De aantrekkingskracht van de dood (de derde blokkade) beschermt de laatste sluier, door deze enerzijds op zijn plaats te houden en er anderzijds voor te zorgen dat hij niet gezien wordt. Onze toewijding aan de dood is onze belofte aan het ego om de vierde blokkade, de angst voor God, veilig buiten ons bewustzijn te houden, zodat we nooit in staat zullen zijn om deze ongedaan te maken. Want zolang we dat niet doen kunnen we voorkomen dat we ons God herinneren. Hoe dit werkt wordt uitgelegd in de volgende alinea:
(Toelichtingen door Greg Mackie)
4. Zie hoe het geloof in de dood jou lijkt te ‘verlossen’. Want als dat verdwenen was, wat zou jij anders kunnen vrezen dan het leven? De aantrekkingskracht van de dood geeft het leven juist een schijn van lelijkheid, wreedheid en tirannie. Je bent niet banger voor de dood dan voor het ego. Dat zijn jouw uitverkoren vrienden. Want in je geheime bondgenootschap met hen heb je ermee ingestemd nooit toe te laten dat de angst voor God wordt opgeheven, zodat je naar het gelaat van Christus zou kunnen kijken en je met Hem in Zijn Vader verbinden.
Hier zien we hoe de aantrekkingskracht van de dood de angst voor God in stand houdt. De aantrekking tot de dood 'verlost' ons omdat we denken dat God de Ontwerper van de dood is en dus 'lelijk, wreed en tiranniek'. We zijn bang voor een straffende God, die eropuit is ons te vernietigen. Met andere woorden: we hebben een bijzonder goede reden om bang voor Hem te zijn. Maar deze 'goede reden' is een list van het ego om ons ervan te weerhouden in te zien dat we in feite bang zijn voor waar hij bang voor is: Gods Leven, Gods Liefde (zie ook T19.IV.C.7 ) . Als we dit in zouden zien, zouden we eveneens inzien hoe krankzinnig het is en het door de Heilige Geest ongedaan laten maken, zodat we weer met onze Vader samen zouden kunnen zijn. Maar door onze angst voor Gods wraak weten we niet eens dat deze mogelijkheid bestaat.
Evenals in de vorige alinea zien we hier onze belofte aan onze 'uitverkoren vrienden' (het ego en de dood) dat we nooit toe zullen laten dat de laatste sluier wordt opgelicht.
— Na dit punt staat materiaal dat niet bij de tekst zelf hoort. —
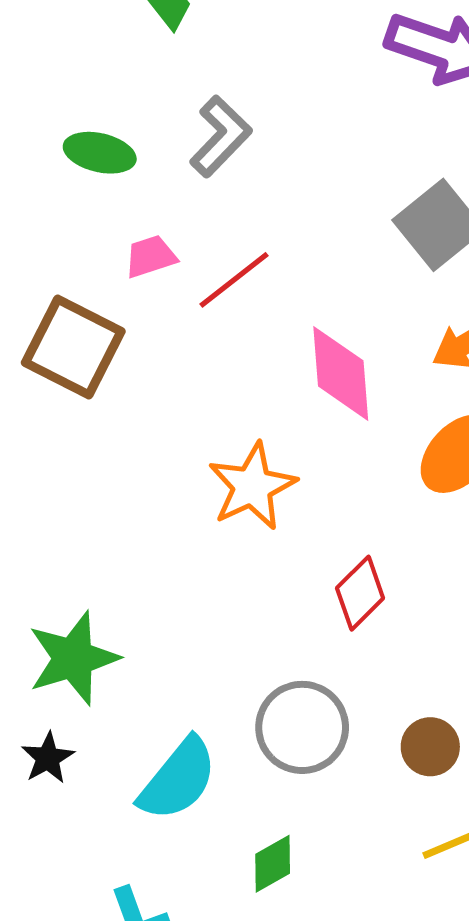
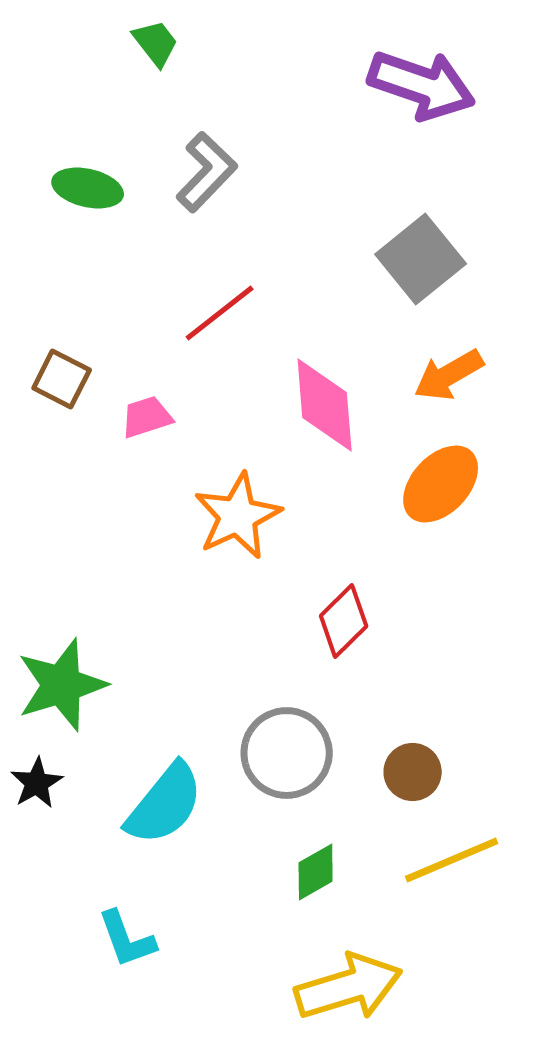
pink trapezoid: (151, 256) -> (147, 417), moved
brown square: (73, 347) -> (62, 379), size x0.6
green diamond: (273, 864) -> (316, 872), moved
We zijn standvastig loyaal aan deze 'vrienden', hoewel ze absoluut niet het beste met ons voorhebben. Het is alsof we oplichters in ons leven hebben uitgenodigd die ons gouden bergen beloven, terwijl ze ons achter onze rug om overal van beroven.
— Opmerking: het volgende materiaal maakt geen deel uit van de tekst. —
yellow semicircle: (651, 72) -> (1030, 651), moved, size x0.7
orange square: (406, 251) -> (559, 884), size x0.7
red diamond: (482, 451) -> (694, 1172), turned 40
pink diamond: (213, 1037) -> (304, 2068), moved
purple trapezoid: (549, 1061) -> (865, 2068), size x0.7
(Toelichtingen door Greg Mackie)
5. Elke blokkade waar vrede overheen moet vloeien, wordt op precies dezelfde manier overwonnen: de angst die haar deed ontstaan, bezwijkt voor de liefde erachter, en aldus is de angst verdwenen. En dat geldt ook hiervoor. De wens om je van de vrede te ontdoen en de Heilige Geest van je af te stoten, ebt weg in aanwezigheid van het vredige inzicht dat jij Hem liefhebt. De verheerlijking van het lichaam wordt opgegeven ten gunste van de geest die jij liefhebt zoals je het lichaam nooit kunt liefhebben. En het appèl van de dood gaat voorgoed teloor als de aantrekking van de liefde zich roert en jou roept. Vanachter elke blokkade voor de liefde heeft de Liefde zelf geroepen. En elk is overwonnen door de aantrekkingskracht van wat erachter ligt. Jouw verlangen naar angst leek ze op hun plaats te houden. Maar toen jij de Stem van de Liefde erachter hoorde, heb je geantwoord en verdwenen ze.
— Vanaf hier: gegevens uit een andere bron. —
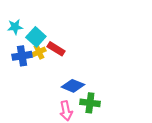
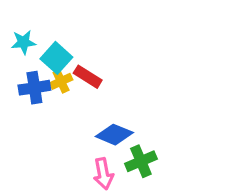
green cross: (90, 103) -> (141, 161), turned -30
Hier zien we hoe we alle blokkades kunnen overwinnen door de angst waar ze uit voortkomen aan de liefde te geven die erachter ligt. Of anders gezegd: de aantrekkingskracht van elke blokkade — een aantrekkingskracht die wordt opgewekt door angst — maakt plaats voor de aantrekkingskracht van liefde. Onze aantrekking tot het doel van zonde, die ervoor zorgt dat we ons willen ontdoen van de vrede van de Heilige Geest, maakt plaats voor onze liefde voor de Heilige Geest. Onze aantrekking tot de 'geschenken' van het lichaam maakt plaats voor onze liefde voor de geest. Onze aantrekking tot de dood maakt plaats voor de aantrekking tot liefde. En de laatste blokkade, onze angst voor God, zal op dezelfde manier overwonnen worden.
Toepassing: Laten we onze bereidheid bevestigen om vrede over de eerste drie blokkades te laten vloeien:
Ik laat mijn wens om mij te ontdoen van de vrede van de Heilige Geest los, en stoot Hem niet langer van mij af, omdat ik mij realiseer dat ik Hem liefheb.
Ik geef de verheerlijking van mijn lichaam op, omdat ik mij realiseer dat ik de geest liefheb zoals ik het lichaam nooit kan liefhebben.
Ik laat mijn aantrekking tot de dood los, omdat de aantrekking van de liefde mij roept.
Ik ben bereid naar de Stem van de Liefde achter deze blokkades te luisteren. Ik zal haar beantwoorden en de blokkades zullen verdwijnen.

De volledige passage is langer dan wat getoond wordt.